Rendered page images
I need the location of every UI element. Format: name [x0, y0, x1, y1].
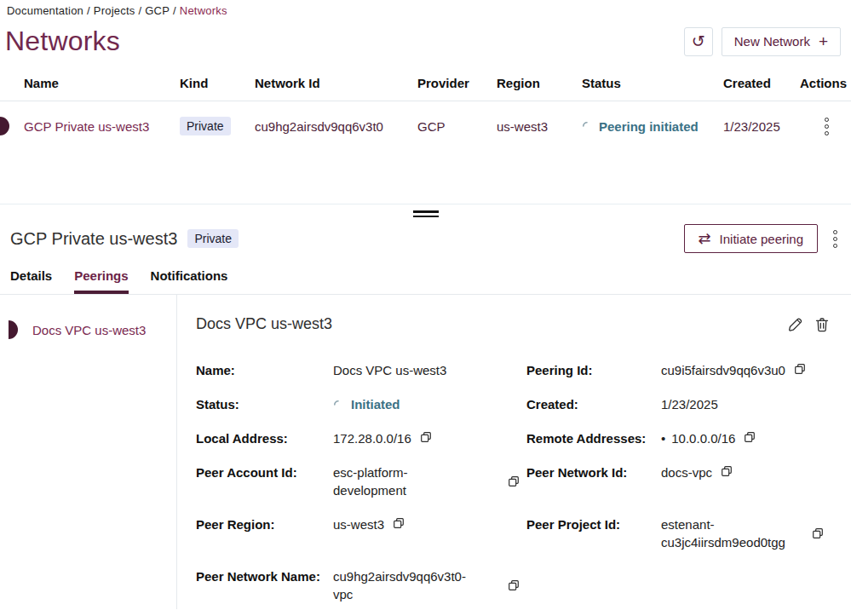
field-value-peer-network-id: docs-vpc [661, 463, 831, 499]
networks-table: Name Kind Network Id Provider Region Sta… [0, 76, 851, 204]
peering-detail-title: Docs VPC us-west3 [196, 315, 332, 333]
swap-arrows-icon: ⇄ [699, 231, 711, 246]
column-header-kind: Kind [180, 76, 255, 90]
breadcrumb-separator: / [173, 4, 176, 17]
kind-cell: Private [180, 117, 255, 135]
field-label-peer-project-id: Peer Project Id: [526, 515, 661, 551]
field-value-peer-network-name: cu9hg2airsdv9qq6v3t0-vpc [333, 567, 526, 603]
field-value-created: 1/23/2025 [661, 395, 831, 413]
peering-detail-tools [786, 316, 831, 333]
field-value-status: Initiated [333, 395, 526, 413]
breadcrumb-separator: / [87, 4, 90, 17]
breadcrumb-separator: / [138, 4, 141, 17]
network-detail-title-group: GCP Private us-west3 Private [10, 229, 239, 249]
field-label-remote-addresses: Remote Addresses: [526, 429, 661, 447]
copy-icon[interactable] [721, 465, 733, 477]
field-label-peer-network-id: Peer Network Id: [526, 463, 661, 499]
copy-icon[interactable] [420, 431, 432, 443]
breadcrumb: Documentation/Projects/GCP/Networks [0, 0, 851, 17]
peerings-sidebar: Docs VPC us-west3 [0, 295, 177, 609]
tab-peerings[interactable]: Peerings [74, 268, 128, 294]
field-label-peering-id: Peering Id: [526, 361, 661, 379]
detail-tabs: Details Peerings Notifications [0, 253, 851, 295]
detail-kebab-menu-icon[interactable] [830, 227, 841, 251]
column-header-created: Created [723, 76, 800, 90]
network-detail-title: GCP Private us-west3 [10, 229, 177, 249]
status-text: Peering initiated [599, 119, 699, 134]
bullet-icon: • [661, 429, 665, 447]
field-value-remote-addresses: • 10.0.0.0/16 [661, 429, 831, 447]
networks-page: Documentation/Projects/GCP/Networks Netw… [0, 0, 851, 616]
title-actions: ↺ New Network + [684, 27, 841, 56]
breadcrumb-documentation[interactable]: Documentation [7, 4, 83, 17]
field-label-peer-network-name: Peer Network Name: [196, 567, 333, 603]
copy-icon[interactable] [744, 431, 756, 443]
copy-icon[interactable] [508, 579, 520, 591]
copy-icon[interactable] [794, 363, 806, 375]
field-value-name: Docs VPC us-west3 [333, 361, 526, 379]
breadcrumb-projects[interactable]: Projects [94, 4, 135, 17]
table-header-row: Name Kind Network Id Provider Region Sta… [0, 76, 851, 101]
drag-handle[interactable] [413, 210, 439, 217]
peerings-content: Docs VPC us-west3 Docs VPC us-west3 [0, 295, 851, 609]
peering-detail-head: Docs VPC us-west3 [196, 315, 831, 333]
sidebar-item-docs-vpc[interactable]: Docs VPC us-west3 [0, 320, 176, 339]
copy-icon[interactable] [393, 517, 405, 529]
created-cell: 1/23/2025 [723, 119, 800, 134]
field-value-peer-project-id: estenant-cu3jc4iirsdm9eod0tgg [661, 515, 831, 551]
kind-badge: Private [180, 117, 231, 135]
field-label-local-address: Local Address: [196, 429, 333, 447]
network-name-cell[interactable]: GCP Private us-west3 [0, 119, 180, 134]
field-value-peer-account-id: esc-platform-development [333, 463, 526, 499]
initiate-peering-label: Initiate peering [720, 232, 803, 246]
network-name-link[interactable]: GCP Private us-west3 [24, 119, 149, 134]
split-divider [0, 204, 851, 217]
provider-cell: GCP [417, 119, 497, 134]
edit-pencil-icon[interactable] [786, 316, 803, 333]
field-label-peer-account-id: Peer Account Id: [196, 463, 333, 499]
field-value-local-address: 172.28.0.0/16 [333, 429, 526, 447]
breadcrumb-networks: Networks [180, 4, 227, 17]
spinner-icon [333, 400, 343, 410]
new-network-button[interactable]: New Network + [722, 27, 841, 56]
column-header-region: Region [497, 76, 582, 90]
status-text: Initiated [351, 395, 400, 413]
network-detail-kind-badge: Private [187, 229, 239, 248]
column-header-status: Status [582, 76, 723, 90]
network-id-cell: cu9hg2airsdv9qq6v3t0 [255, 119, 417, 134]
field-label-status: Status: [196, 395, 333, 413]
delete-trash-icon[interactable] [814, 316, 831, 333]
network-detail-actions: ⇄ Initiate peering [684, 224, 842, 253]
initiate-peering-button[interactable]: ⇄ Initiate peering [684, 224, 819, 253]
page-title: Networks [5, 26, 120, 57]
column-header-provider: Provider [417, 76, 497, 90]
new-network-label: New Network [734, 34, 810, 49]
field-label-peer-region: Peer Region: [196, 515, 333, 551]
tab-notifications[interactable]: Notifications [151, 268, 228, 294]
actions-cell [800, 114, 851, 139]
peering-half-circle-icon [9, 320, 18, 339]
field-value-peer-region: us-west3 [333, 515, 526, 551]
copy-icon[interactable] [508, 475, 520, 487]
spinner-icon [582, 121, 592, 131]
plus-icon: + [819, 32, 828, 51]
status-cell: Peering initiated [582, 119, 723, 134]
field-label-name: Name: [196, 361, 333, 379]
copy-icon[interactable] [812, 527, 824, 539]
network-detail-header: GCP Private us-west3 Private ⇄ Initiate … [0, 217, 851, 253]
field-label-created: Created: [526, 395, 661, 413]
column-header-network-id: Network Id [255, 76, 417, 90]
refresh-button[interactable]: ↺ [684, 27, 713, 56]
breadcrumb-gcp[interactable]: GCP [145, 4, 170, 17]
peering-detail: Docs VPC us-west3 Name: [177, 295, 851, 609]
region-cell: us-west3 [497, 119, 582, 134]
column-header-name: Name [0, 76, 180, 90]
sidebar-item-label: Docs VPC us-west3 [32, 323, 146, 337]
title-row: Networks ↺ New Network + [0, 17, 851, 57]
table-spacer [0, 151, 851, 204]
row-kebab-menu-icon[interactable] [821, 114, 832, 139]
tab-details[interactable]: Details [10, 268, 52, 294]
refresh-icon: ↺ [692, 32, 705, 51]
peering-field-grid: Name: Docs VPC us-west3 Peering Id: cu9i… [196, 361, 831, 603]
table-row[interactable]: GCP Private us-west3 Private cu9hg2airsd… [0, 101, 851, 151]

### TASK INSTRUCTIONS
Pull out all lines of the data with the string "menu".

### RESULT OF THIS TASK
detail-kebab-menu-icon[interactable] [830, 227, 841, 251]
row-kebab-menu-icon[interactable] [821, 114, 832, 139]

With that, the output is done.